EXERCISE DATA ::

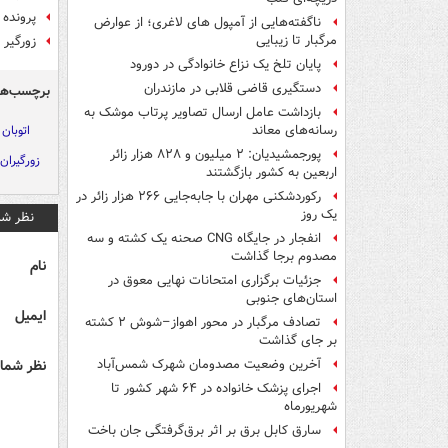
پرونده
ناگفته‌هایی از آمپول های لاغری؛ از عوارض
مرگبار تا زیبایی
زورگیر
پایان تلخ یک نزاع خانوادگی در دورود
دستگیری قاضی قلابی در مازندران
برچسب‌ها
بازداشت عامل ارسال تصاویر پرتاب موشک به
اتوبان 
رسانه‌های معاند
پورجمشیدیان: ۲ میلیون و ۸۲۸ هزار زائر
زورگیران 
اربعین به کشور بازگشتند
رکوردشکنی مهران با جابه‌جایی ۲۶۶ هزار زائر در
یک روز
نظر شم
انفجار در جایگاه CNG صحنه یک کشته و سه
مصدوم برجا گذاشت
نام
جزئیات برگزاری امتحانات نهایی معوق در
استان‌های جنوبی
ایمیل
تصادف مرگبار در محور اهواز–شوش ۲ کشته
بر جای گذاشت
نظر شما 
آخرین وضعیت مصدومان شهرک شمس‌آباد
اجرای پزشک خانواده در ۶۴ شهر کشور تا
شهریورماه
سارق کابل برق بر اثر برق‌گرفتگی جان باخت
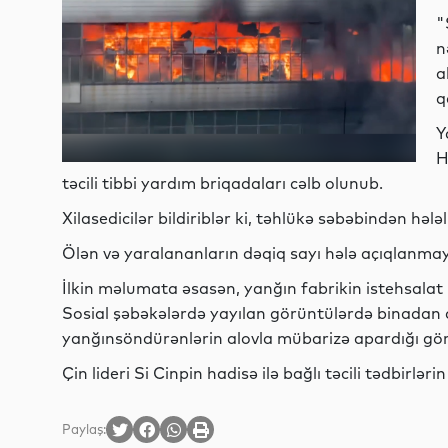
"
n
a
q
Y
H
təcili tibbi yardım briqadaları cəlb olunub.
Xilasedicilər bildiriblər ki, təhlükə səbəbindən h
Ölən və yaralananların dəqiq sayı hələ açıqlanmay
İlkin məlumata əsasən, yanğın fabrikin istehsalat
Sosial şəbəkələrdə yayılan görüntülərdə binadan q
yanğınsöndürənlərin alovla mübarizə apardığı gö
Çin lideri Si Cinpin hadisə ilə bağlı təcili tədbirlə
Paylaş:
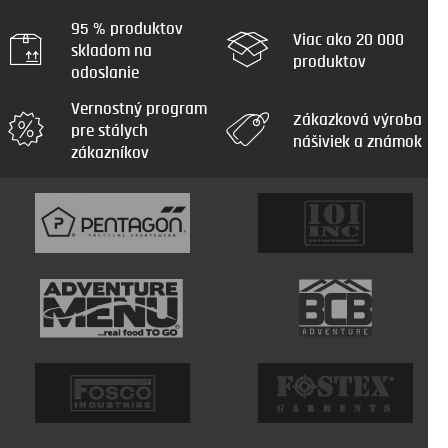
95 % produktov
Viac ako 20 000
skladom na
produktov
odoslanie
Vernostný program
Zákazková výroba
pre stálych
nášiviek a známok
zákazníkov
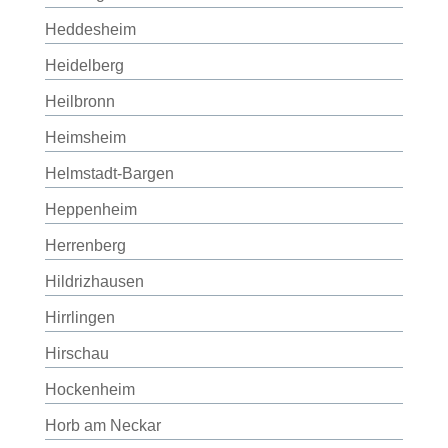
Heddesheim
Heidelberg
Heilbronn
Heimsheim
Helmstadt-Bargen
Heppenheim
Herrenberg
Hildrizhausen
Hirrlingen
Hirschau
Hockenheim
Horb am Neckar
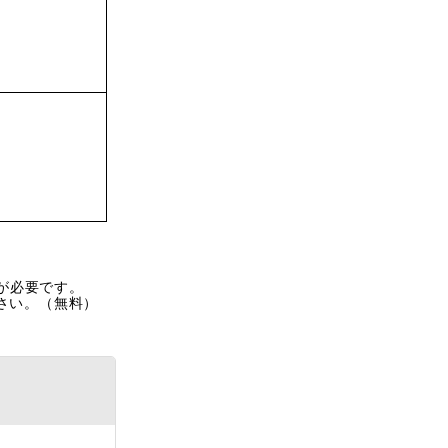
rが必要です。
ださい。（無料）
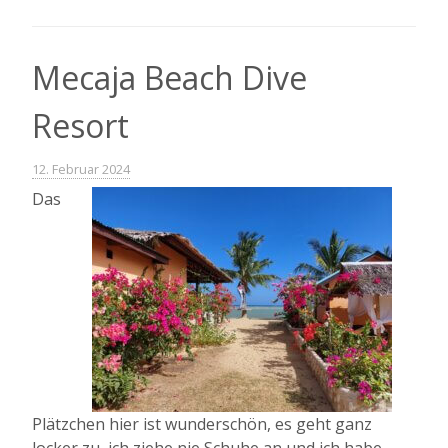
Tour
–
Mecaja“
Mecaja Beach Dive
Resort
12. Februar 2024
Das
Plätzchen hier ist wunderschön, es geht ganz
locker zu, ich ziehe nie Schuhe an und ich habe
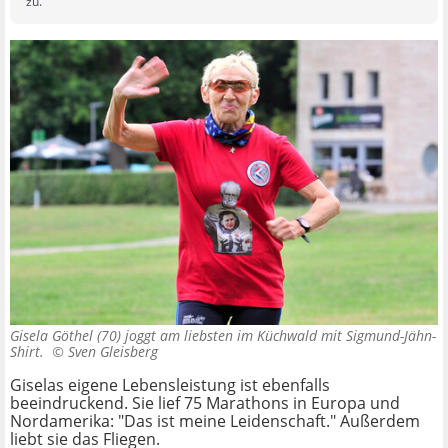
zu.
Gisela Göthel (70) joggt am liebsten im Küchwald mit Sigmund-Jähn-
Shirt. ©
Sven Gleisberg
Giselas eigene Lebensleistung ist ebenfalls
beeindruckend. Sie lief 75 Marathons in Europa und
Nordamerika: "Das ist meine Leidenschaft." Außerdem
liebt sie das Fliegen.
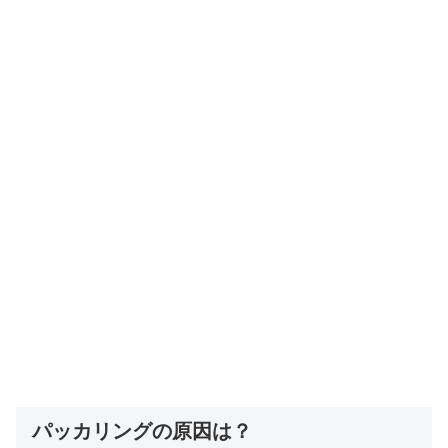
パッカリングの原因は？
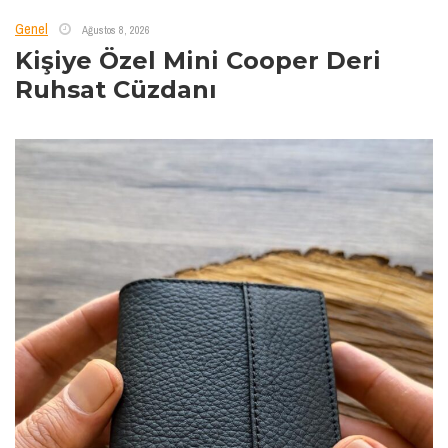
Genel
Ağustos 8, 2026
Kişiye Özel Mini Cooper Deri
Ruhsat Cüzdanı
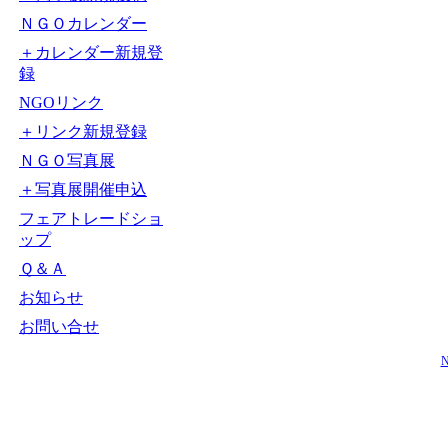
ＮＧＯカレンダー
＋カレンダー新規登
録
NGOリンク
＋リンク新規登録
ＮＧＯ写真展
＋写真展開催申込
フェアトレードショ
ップ
Ｑ＆Ａ
お知らせ
お問い合せ
N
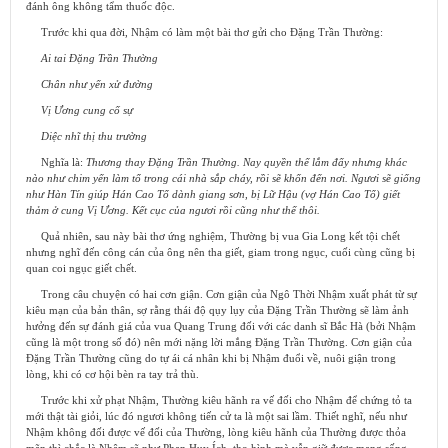
đánh ông không tẩm thuốc độc.
Trước khi qua đời, Nhậm có làm một bài thơ gửi cho Đặng Trần Thường:
Ai tai Đặng Trần Thường
Chân như yến xử đường
Vị Ương cung cố sự
Diệc nhĩ thị thu trường
Nghĩa là:
Thương thay Đặng Trần Thường. Nay quyền thế lắm đấy nhưng khác
nào như chim yến làm tổ trong cái nhà sắp cháy, rồi sẽ khốn đến nơi. Ngươi sẽ giống
như Hàn Tín giúp Hán Cao Tổ dành giang sơn, bị Lữ Hậu (vợ Hán Cao Tổ) giết
thảm ở cung Vị Ương. Kết cục của ngươi rồi cũng như thế thôi.
Quả nhiên, sau này bài thơ ứng nghiệm, Thường bị vua Gia Long kết tội chết
nhưng nghĩ đến công cán của ông nên tha giết, giam trong ngục, cuối cùng cũng bị
quan coi ngục giết chết.
Trong câu chuyện có hai cơn giận.
Cơn giận của Ngô Thời Nhậm xuất phát từ sự
kiêu mạn của bản thân, sợ rằng thái độ qụy lụy của Đặng Trần Thường sẽ làm ảnh
hưởng đến sự đánh giá của vua Quang Trung đối với các danh sĩ Bắc Hà (
bởi Nhậm
cũng là một trong số đó) nên mới nặng lời mắng Đặng Trần Thường.
Cơn giận của
Đặng Trần Thường cũng do tự ái cá nhân khi bị Nhậm đuổi về, nuôi giận trong
lòng, khi có cơ hội bèn ra tay trả thù.
Trước khi xử phạt Nhậm, Thường kiêu hãnh ra vế đối cho Nhậm để chứng tỏ ta
mới thật tài giỏi, lúc đó ngươi không tiến cử ta là một sai lầm. Thiết nghĩ, nếu như
Nhậm không đối được vế đối của Thường, lòng kiêu hãnh của Thường được thỏa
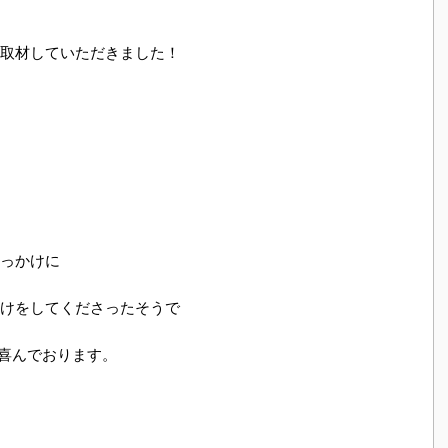
取材していただきました！
っかけに
けをしてくださったそうで
喜んでおります。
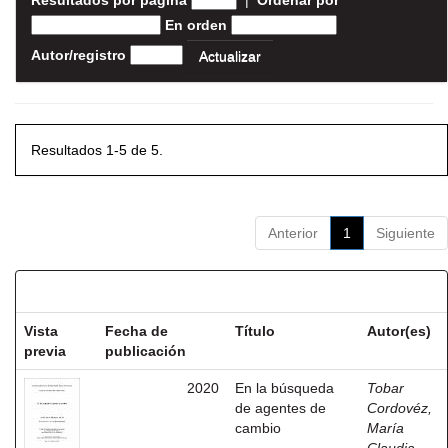
Resultados por página
|
Ordenar por
En orden
Autor/registro
Resultados 1-5 de 5.
Anterior
1
Siguiente
Resultados por ítem:
Vista
Fecha de
Título
Autor(es)
previa
publicación
2020
En la búsqueda
Tobar
de agentes de
Cordovéz,
cambio
María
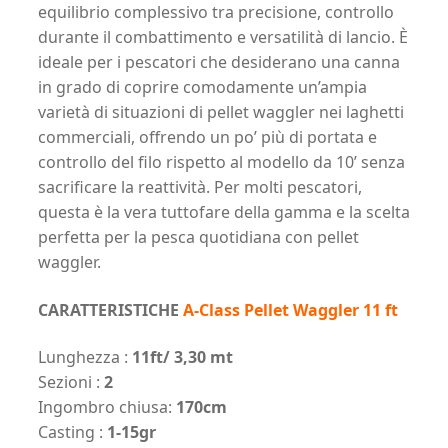
equilibrio complessivo tra precisione, controllo
durante il combattimento e versatilità di lancio. È
ideale per i pescatori che desiderano una canna
in grado di coprire comodamente un’ampia
varietà di situazioni di pellet waggler nei laghetti
commerciali, offrendo un po’ più di portata e
controllo del filo rispetto al modello da 10’ senza
sacrificare la reattività. Per molti pescatori,
questa è la vera tuttofare della gamma e la scelta
perfetta per la pesca quotidiana con pellet
waggler.
CARATTERISTICHE
A-Class Pellet Waggler 11 ft
Lunghezza :
11ft/ 3,30 mt
Sezioni :
2
Ingombro chiusa:
170cm
Casting :
1-15gr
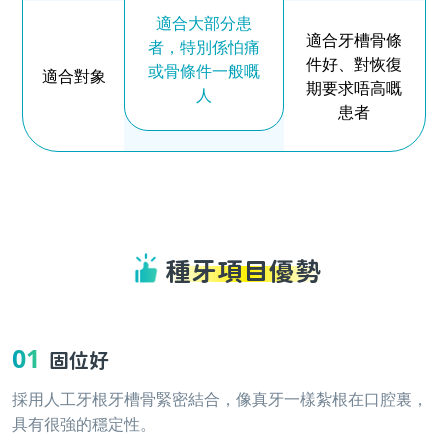
適合大部分患
適合牙槽骨條
者，特別係怕痛
件好、對恢復
或骨條件一般嘅
適合對象
期要求唔高嘅
人
患者
種牙項目優勢
01
固位好
採用人工牙根牙槽骨緊密結合，像真牙一樣紮根在口腔裏，
具有很強的穩定性。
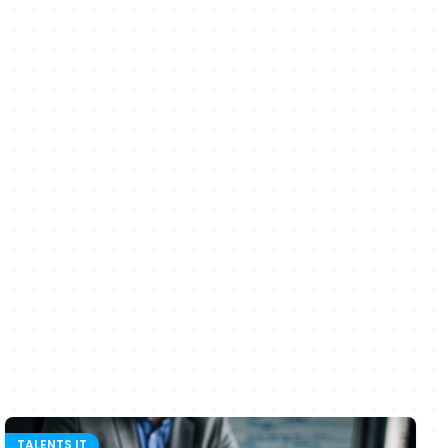
TALENTS IT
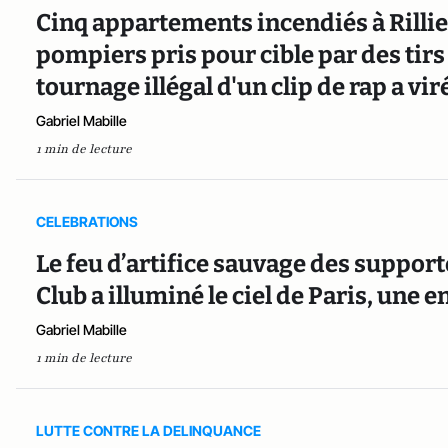
Cinq appartements incendiés à Rillie
pompiers pris pour cible par des tirs d
tournage illégal d'un clip de rap a vi
Gabriel Mabille
1 min de lecture
CELEBRATIONS
Le feu d’artifice sauvage des suppo
Club a illuminé le ciel de Paris, une 
Gabriel Mabille
1 min de lecture
LUTTE CONTRE LA DELINQUANCE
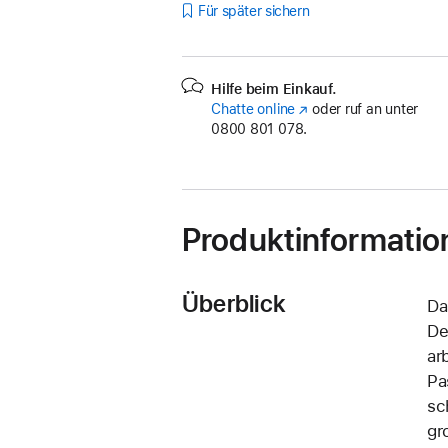
Für später sichern
Hilfe beim Einkauf.
Chatte online
(Öffnet
oder ruf an unter
0800 801 078.
ein
neues
Fenster)
Produktinformatio
Überblick
Da
De
ar
Pa
sc
gr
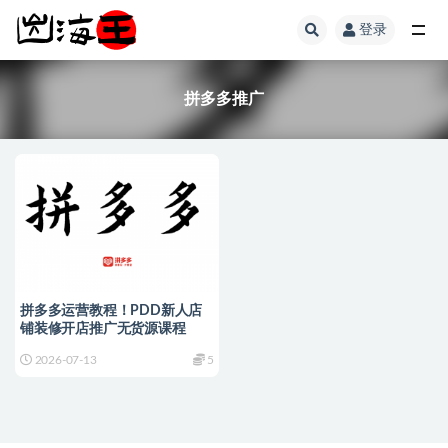
登录
全部
拼多多推广
拼多多运营教程！PDD新人店
铺装修开店推广无货源课程
2026-07-13
5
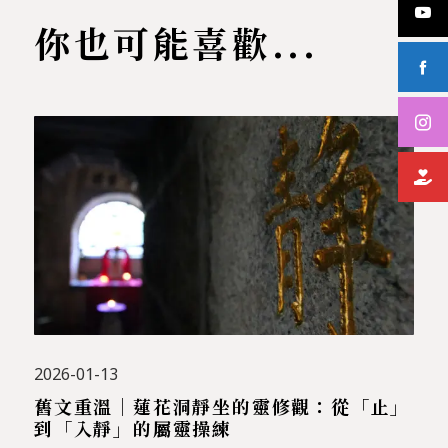
你也可能喜歡...
2026-01-13
舊文重溫｜蓮花洞靜坐的靈修觀：從「止」
到「入靜」的屬靈操練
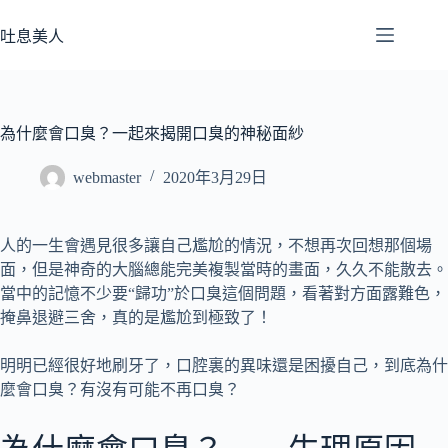
跳
至
吐息美人
主
要
內
容
為什麼會口臭？一起來揭開口臭的神秘面紗
webmaster
2020年3月29日
人的一生會遇見很多讓自己尷尬的情況，不想再次回想那個場
面，但是神奇的大腦總能完美複製當時的畫面，久久不能散去。
當中的記憶不少要“歸功”於口臭這個問題，看著對方面露難色，
掩鼻退避三舍，真的是尷尬到極致了！
明明已經很好地刷牙了，口腔裏的異味還是困擾自己，到底為什
麼會口臭？有沒有可能不再口臭？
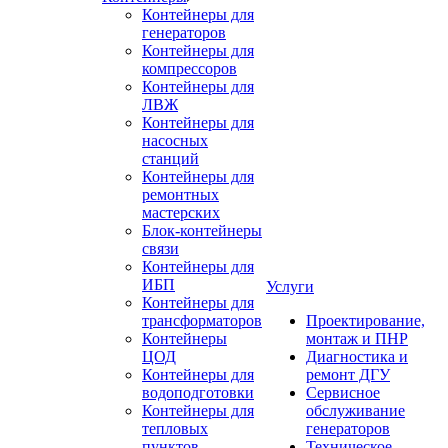
Контейнеры для
генераторов
Контейнеры для
компрессоров
Контейнеры для
ЛВЖ
Контейнеры для
насосных
станций
Контейнеры для
ремонтных
мастерских
Блок-контейнеры
связи
Контейнеры для
ИБП
Услуги
Контейнеры для
трансформаторов
Проектирование,
Контейнеры
монтаж и ПНР
ЦОД
Диагностика и
Контейнеры для
ремонт ДГУ
водоподготовки
Сервисное
Контейнеры для
обслуживание
тепловых
генераторов
пунктов
Техническое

PROBLEM DESCRIPTION ::
Could the lines from the top of the material through the line with "liebt sie das Fliegen." be repeated exactly, pictures left out?

EXERCISE RESPONSE ::
پرونده
ناگفته‌هایی از آمپول های لاغری؛ از عوارض
مرگبار تا زیبایی
زورگیر
پایان تلخ یک نزاع خانوادگی در دورود
دستگیری قاضی قلابی در مازندران
برچسب‌ها
بازداشت عامل ارسال تصاویر پرتاب موشک به
اتوبان 
رسانه‌های معاند
پورجمشیدیان: ۲ میلیون و ۸۲۸ هزار زائر
زورگیران 
اربعین به کشور بازگشتند
رکوردشکنی مهران با جابه‌جایی ۲۶۶ هزار زائر در
یک روز
نظر شم
انفجار در جایگاه CNG صحنه یک کشته و سه
مصدوم برجا گذاشت
نام
جزئیات برگزاری امتحانات نهایی معوق در
استان‌های جنوبی
ایمیل
تصادف مرگبار در محور اهواز–شوش ۲ کشته
بر جای گذاشت
نظر شما 
آخرین وضعیت مصدومان شهرک شمس‌آباد
اجرای پزشک خانواده در ۶۴ شهر کشور تا
شهریورماه
سارق کابل برق بر اثر برق‌گرفتگی جان باخت
"
n
a
q
Y
H
təcili tibbi yardım briqadaları cəlb olunub.
Xilasedicilər bildiriblər ki, təhlükə səbəbindən h
Ölən və yaralananların dəqiq sayı hələ açıqlanmay
İlkin məlumata əsasən, yanğın fabrikin istehsalat
Sosial şəbəkələrdə yayılan görüntülərdə binadan q
yanğınsöndürənlərin alovla mübarizə apardığı gö
Çin lideri Si Cinpin hadisə ilə bağlı təcili tədbirlə
Paylaş:
95 % produktov
Viac ako 20 000
skladom na
produktov
odoslanie
Vernostný program
Zákazková výroba
pre stálych
nášiviek a známok
zákazníkov
Heddesheim
Heidelberg
Heilbronn
Heimsheim
Helmstadt-Bargen
Heppenheim
Herrenberg
Hildrizhausen
Hirrlingen
Hirschau
Hockenheim
Horb am Neckar
rが必要です。
ださい。（無料）
Tour
–
Mecaja“
Mecaja Beach Dive
Resort
12. Februar 2024
Das
Plätzchen hier ist wunderschön, es geht ganz
locker zu, ich ziehe nie Schuhe an und ich habe
zu.
Gisela Göthel (70) joggt am liebsten im Küchwald mit Sigmund-Jähn-
Shirt. ©
Sven Gleisberg
Giselas eigene Lebensleistung ist ebenfalls
beeindruckend. Sie lief 75 Marathons in Europa und
Nordamerika: "Das ist meine Leidenschaft." Außerdem
liebt sie das Fliegen.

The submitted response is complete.